This helps explain the long lag times between his studio albums. For What's in the Bag?, Crenshaw says, "I was really meticulous with the writing. I do it as quick as I can, but I'm not particularly fast."

At least not at writing lyrics, but the low-slung and jazzy instrumentals that Crenshaw has featured on his last few albums come a little bit easier.

"First I just want to get down something that just feels right emotionally," Crenshaw explains. "Sometimes I write the lyrics a long time after the fact. It takes me forever, too. I can put together a piece of music in 45 minutes, but I'll take 10 days for the lyrics."

Crenshaw has learned to play with his music as well.
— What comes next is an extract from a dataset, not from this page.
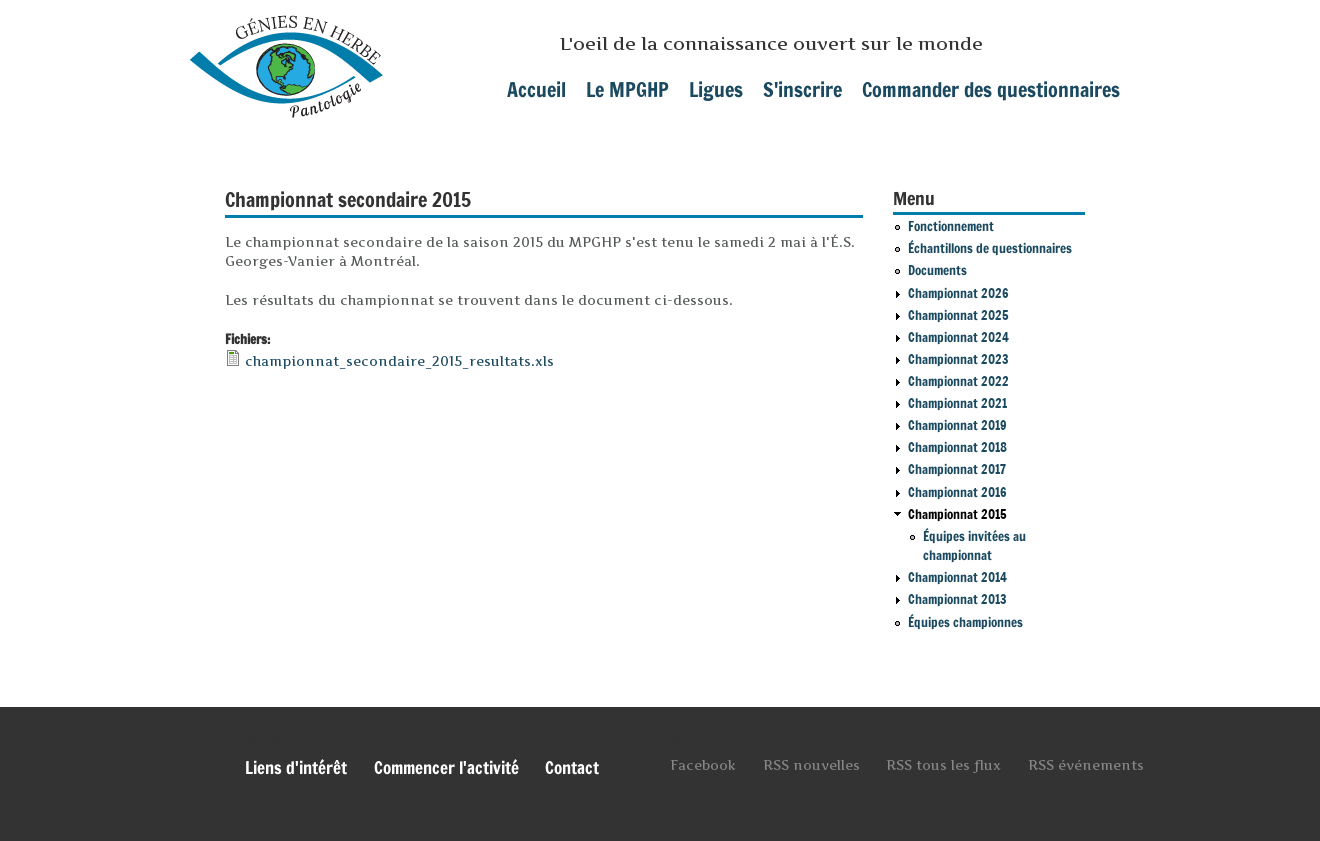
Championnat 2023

How else to explain a 40-year-old white man doing a straight-faced cover of Prince's "Take Me With U" (from the legendary Purple Rain), or a noodly instrumental album-closer called "AKA 'A Big Heavy Hot Dog'"? (Well, Crenshaw explains covering Prince pretty simply: "I just figured it'd be fun to do, and lo and behold, we had a great time doing it."). Maturation hasn't boxed Crenshaw in; it's freed him.

"It was almost like I had a set of rules in my mind [when recording Marshall Crenshaw]. I just abandoned it after a while. But at the same time, I've always just tried to do stuff that would be honest and would communicate something."